To close this pull request, make a commit to your master/trunk branch
with (at least) the following in the commit message:

    This closes #729
    
----
commit e9f5a2182362f32e837d4eabd47e6d3604a37e55
Author: Mark Payne <ma...@hotmail.com>
Date:   2016-07-27T15:55:02Z

    NIFI-2406: Ensure that hearbeat monitor continues to run while instance is running. This way if a node sends heartbeat to this node as elected coordinator changes, we notify the node accordingly. Handle Exceptions more gracefully in leader election code.

----


---
If your project is set up for it, you can reply to this email and have your
reply appear on GitHub as well. If your project does not have this feature
enabled and wishes so, or if the feature is enabled but not working, please
contact infrastructure at infrastructure@apache.org or file a JIRA ticket
with INFRA.
---

[GitHub] nifi issue #729: NIFI-2406: Ensure that hearbeat monitor continues to run wh...

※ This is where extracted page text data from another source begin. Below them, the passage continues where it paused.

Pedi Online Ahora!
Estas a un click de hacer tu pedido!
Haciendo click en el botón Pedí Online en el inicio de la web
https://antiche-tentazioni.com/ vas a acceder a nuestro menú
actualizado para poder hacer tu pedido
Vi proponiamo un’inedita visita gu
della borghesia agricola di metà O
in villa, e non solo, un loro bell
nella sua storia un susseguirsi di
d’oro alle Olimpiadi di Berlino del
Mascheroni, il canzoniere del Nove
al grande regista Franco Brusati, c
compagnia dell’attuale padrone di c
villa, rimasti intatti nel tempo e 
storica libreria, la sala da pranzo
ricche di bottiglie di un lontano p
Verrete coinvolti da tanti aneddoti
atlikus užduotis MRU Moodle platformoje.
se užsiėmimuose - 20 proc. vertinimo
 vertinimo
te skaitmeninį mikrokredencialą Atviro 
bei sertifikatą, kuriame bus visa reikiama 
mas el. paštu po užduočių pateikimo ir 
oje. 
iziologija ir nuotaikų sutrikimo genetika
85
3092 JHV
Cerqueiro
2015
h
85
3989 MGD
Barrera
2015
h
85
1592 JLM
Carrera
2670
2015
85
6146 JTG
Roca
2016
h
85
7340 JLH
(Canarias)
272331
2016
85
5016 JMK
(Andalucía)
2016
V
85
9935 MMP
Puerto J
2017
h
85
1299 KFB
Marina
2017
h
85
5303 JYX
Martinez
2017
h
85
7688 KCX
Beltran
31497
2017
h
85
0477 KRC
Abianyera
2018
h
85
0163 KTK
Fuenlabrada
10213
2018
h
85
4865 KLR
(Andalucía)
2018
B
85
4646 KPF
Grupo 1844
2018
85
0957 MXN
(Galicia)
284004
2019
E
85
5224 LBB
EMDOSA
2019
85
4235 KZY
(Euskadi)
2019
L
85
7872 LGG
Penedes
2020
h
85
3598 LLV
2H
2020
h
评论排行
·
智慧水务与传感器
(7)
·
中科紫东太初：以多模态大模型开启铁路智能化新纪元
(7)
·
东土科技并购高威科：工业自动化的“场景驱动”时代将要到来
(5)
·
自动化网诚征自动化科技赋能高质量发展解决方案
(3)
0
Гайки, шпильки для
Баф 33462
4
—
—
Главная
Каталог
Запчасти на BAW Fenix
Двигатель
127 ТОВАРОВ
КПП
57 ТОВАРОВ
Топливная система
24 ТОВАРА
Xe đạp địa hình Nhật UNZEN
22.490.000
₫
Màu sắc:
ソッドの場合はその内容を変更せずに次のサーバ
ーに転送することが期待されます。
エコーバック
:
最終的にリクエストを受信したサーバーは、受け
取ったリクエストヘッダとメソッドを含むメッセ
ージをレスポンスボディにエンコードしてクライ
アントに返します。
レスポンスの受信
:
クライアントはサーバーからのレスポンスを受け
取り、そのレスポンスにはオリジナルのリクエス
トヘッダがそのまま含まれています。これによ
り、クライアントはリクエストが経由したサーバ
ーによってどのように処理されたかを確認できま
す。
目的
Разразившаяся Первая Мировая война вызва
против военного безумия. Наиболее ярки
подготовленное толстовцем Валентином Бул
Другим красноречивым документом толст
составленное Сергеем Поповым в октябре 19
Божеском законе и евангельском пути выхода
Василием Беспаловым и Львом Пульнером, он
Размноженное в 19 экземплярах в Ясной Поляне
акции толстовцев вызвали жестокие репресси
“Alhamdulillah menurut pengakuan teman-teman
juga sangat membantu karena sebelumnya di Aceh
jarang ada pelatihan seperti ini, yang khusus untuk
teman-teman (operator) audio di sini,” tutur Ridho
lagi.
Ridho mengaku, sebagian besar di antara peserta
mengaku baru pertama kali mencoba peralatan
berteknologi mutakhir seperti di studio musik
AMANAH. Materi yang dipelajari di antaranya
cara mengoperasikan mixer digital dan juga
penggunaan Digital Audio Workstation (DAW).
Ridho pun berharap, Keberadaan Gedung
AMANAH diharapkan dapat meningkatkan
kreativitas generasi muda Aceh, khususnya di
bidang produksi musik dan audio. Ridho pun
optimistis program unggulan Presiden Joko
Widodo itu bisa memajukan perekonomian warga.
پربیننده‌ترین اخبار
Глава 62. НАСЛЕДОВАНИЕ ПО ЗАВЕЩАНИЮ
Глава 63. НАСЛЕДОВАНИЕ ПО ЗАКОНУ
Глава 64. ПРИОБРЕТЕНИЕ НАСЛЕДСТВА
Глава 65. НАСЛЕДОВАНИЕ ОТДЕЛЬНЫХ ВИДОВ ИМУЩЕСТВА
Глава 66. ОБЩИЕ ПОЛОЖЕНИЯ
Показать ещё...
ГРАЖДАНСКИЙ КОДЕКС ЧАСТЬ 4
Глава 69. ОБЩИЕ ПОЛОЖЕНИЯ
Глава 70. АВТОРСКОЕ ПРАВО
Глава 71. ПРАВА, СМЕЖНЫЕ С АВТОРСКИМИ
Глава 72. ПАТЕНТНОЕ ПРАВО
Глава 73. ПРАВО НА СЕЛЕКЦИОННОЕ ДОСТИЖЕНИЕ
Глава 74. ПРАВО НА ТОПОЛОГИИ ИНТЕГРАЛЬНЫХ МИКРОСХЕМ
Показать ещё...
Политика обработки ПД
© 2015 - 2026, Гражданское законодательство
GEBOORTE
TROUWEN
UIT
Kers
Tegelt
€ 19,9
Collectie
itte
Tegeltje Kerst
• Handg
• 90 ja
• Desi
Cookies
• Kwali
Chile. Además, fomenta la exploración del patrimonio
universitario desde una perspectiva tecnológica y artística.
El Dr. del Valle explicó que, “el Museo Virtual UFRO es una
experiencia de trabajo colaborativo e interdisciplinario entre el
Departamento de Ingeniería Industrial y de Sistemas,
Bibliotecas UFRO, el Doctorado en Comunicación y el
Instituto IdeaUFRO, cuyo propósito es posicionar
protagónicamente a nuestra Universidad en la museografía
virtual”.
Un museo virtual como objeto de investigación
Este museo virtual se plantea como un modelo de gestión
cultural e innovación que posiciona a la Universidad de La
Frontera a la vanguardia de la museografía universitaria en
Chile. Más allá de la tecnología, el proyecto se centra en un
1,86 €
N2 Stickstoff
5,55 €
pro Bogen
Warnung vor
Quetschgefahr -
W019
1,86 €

Posted by YolandaMDavis <gi...@git.apache.org>.
Github user YolandaMDavis commented on the issue:

    https://github.com/apache/nifi/pull/729
  
    @markap14 thanks! have retested tried disconnecting nodes as well as restarting nodes in cluster.  Did see the error logged "This node was elected Leader for Role 'Cluster Coordinator' but failed to take leadership. Will relinquish leadership role." on one node with error thrown due to the node not being part of the cluster.  That was also followed up with the logged warning "Failed to determine which node is elected active Cluster Coordinator: ZooKeeper reports the address as 127.0.0.1:11001, but there is no node with this address".  This occurred during initial startup and appeared to resolve once the cluster coodinator (node 2, on port 11001) came online.
    
    I also shutdown node 2 (which was Cluster Coordinator) and noted the repeated "Failed to send heartbeat due to: org.apache.nifi.cluster.protocol.ProtocolException: Failed to send message to Cluster Coordinator due to: java.net.ConnectException: Connection refused" warning in node 1's log.  This was expected based on notes in Jira.  Node 1 was primary node at the time.  When node 2 was back online the heartbeat warning no longer appeared in node 1's log however I could not access node 1's UI (it was displaying an error demonstrated in the snapshot below).
    
    I've included just the nifi-app logs from both servers since it seemed to have the most relevant information. Would focus on logs with timestamps beginning at 13:35 (08-04-2016). Please let me know if you need any additional information or logs.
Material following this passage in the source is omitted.